Увидав, что я ещё и пишу, англичанин просто охуел. Ни слова не произнося, он долго на меня смотрел, в душе себя коря, конечно, за нарушение пресловутой английской корректности. Он, видимо, хотел меня узнать - а вдруг я кто-то? Но, не опознав, сообразил, что и Шекспира знали в лицо немногие его современники, утешился и засопел, причмокивая.

А я уснуть не мог. По двум причинам сразу. А точней - по трём, но надо по порядку. Я вдруг вспомнил, как летел куда-то, и под самолётом расстилались не плавные снежные и ледяные поля, а вовсе наоборот немыслимо курчавые и завитые. Словно огромного размера белый баран проглотил наш земной шар, и только некоторых за умеренную плату выпускает полетать вокруг него. И я был очень рад, что это вспомнил, потому что твёрдо знал: уж если взялся я писать, то должен мыслить образами, где-то я это читал. А тут отменный образ появился сам, и я неслышно ликовал. Коляска с выпивкой ещё не ехала - это и было второй причиной моей творческой бессонницы. А третья состояла в том, что впереди неподалёку распустился белый экран, и стали нам показывать кино. Я сразу же хочу предупредить, что я от этого кино так получшал душой, так вырос нравственно, что не могу его не рассказать. Я звук не слышал, ибо надевать наушники бессмысленно мне было, я ведь всё равно не понимаю иностранной речи, так что мной рассказанное может со сценарием совсем не совпадать. Но что из этого? Ведь если бы я понимал, тогда сюжет

владел бы мной, а так - я полностью владел сюжетом, и как раз поэтому возвысился душой.

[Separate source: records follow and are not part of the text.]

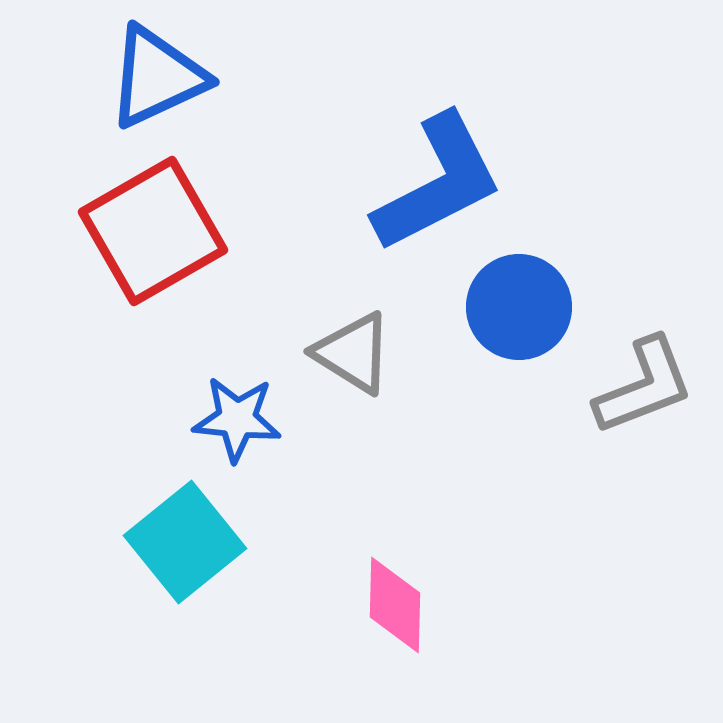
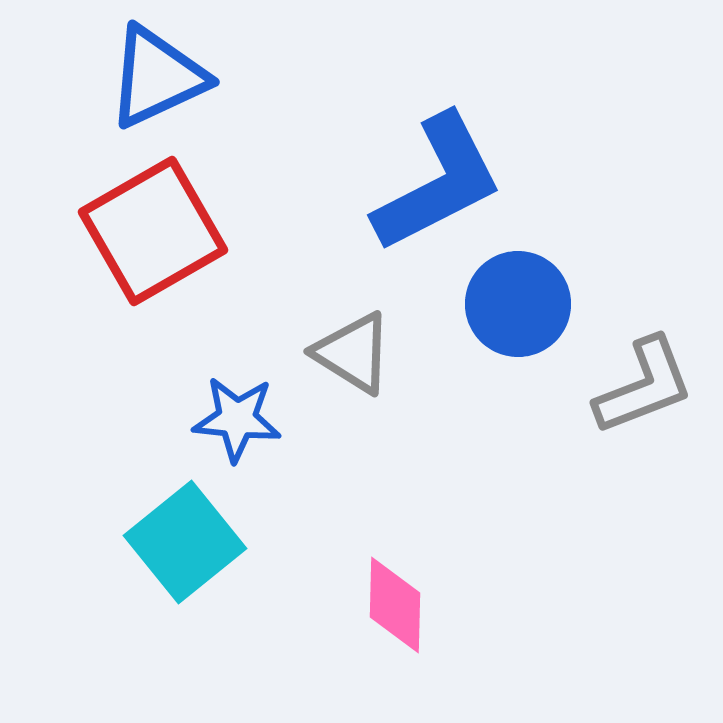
blue circle: moved 1 px left, 3 px up
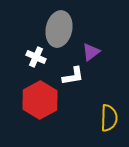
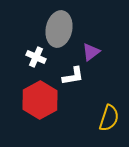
yellow semicircle: rotated 16 degrees clockwise
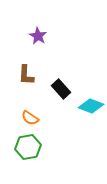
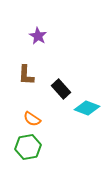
cyan diamond: moved 4 px left, 2 px down
orange semicircle: moved 2 px right, 1 px down
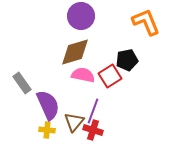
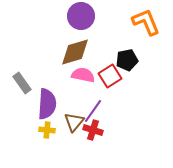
purple semicircle: moved 1 px left, 1 px up; rotated 28 degrees clockwise
purple line: rotated 15 degrees clockwise
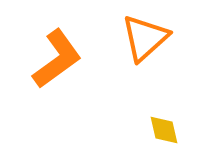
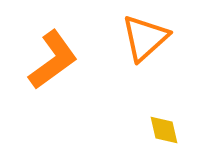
orange L-shape: moved 4 px left, 1 px down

Я самое начало продремал, но главное и было чуть попозже. Там отец бил сына. Или моложавый дедушка - подростка внука. Лучше пусть будет отец. Он музыкант, и сына он учил тому же, только сын его нечаянно обидел пожилую учительницу музыки, а та - ещё отца его учила, и отец ударил сына по лицу. Это такой трагедией явилось для обоих, что сразу вспоминался Гоголь с его Тарасом Бульбой, потому что для еврея стукнуть внука - это тяжелей намного, нежели казаку сына застрелить. А что эти сын с отцом (дед с внуком) евреи, никакого сомнения не было, потому что оба - музыканты. И тогда отец от горя, что ударил внука, пошёл переживать на какую-то очень тёмную улицу, где его подстерегало ещё одно моральное падение в виде какой-то пожилой проститутки с некрасивым высохшим лицом и дико скрюченной невыдающейся фигурой. Только он с ней трахаться не стал, а сел на скамейку разговаривать и закурил (вот сволочь, я не мог этого сделать!). А в это время внук одумался после таких побоев, весь душевно возродился и потрясающе сыграл на скрипке на каком-то выпускном вечере. (Возможно, это было пианино, я плохо вижу без очков, а чтобы опознать по звуку, наушники я брать не стал, я всё равно язык не понимаю). Играл он очень, очень хорошо. Как Бог играл он. Как Шопен, когда вошла Жорж Санд. И сам от собственного впечатления, когда пошёл домой, то ёбнулся в обморок. А на дворе дождь, и поднять его некому. Но что вы думаете? Дождь прошёл, мгновенно всё подсохло (даже лето, кажется, сменилось на зиму), он сам поднялся и идёт (очень подрос за это время), и встречает девушку - она была уже в начале, он тогда её обидел тоже. А она давно его простила, ей только хотелось его встретить, чтоб ему об этом рассказать. И вот они уже потрахались (а дедушки с отцом нет дома), и она уснула, а у него в голове - мелодии и разные пейзажи. И тогда бежит он в зал, где играет та старушка учительница, которой он в детстве нагрубил (за что его отец и стукнул), и он идёт прямо на сцену и, вовремя угадав, переворачивает ей нотную страницу. Тут она взорлила и заиграла со страстью Рихарда Вагнера на еврейских похоронах. А в зале уже плачет его дедушка (довольно сильно постарел, так что, наверно, дедушка).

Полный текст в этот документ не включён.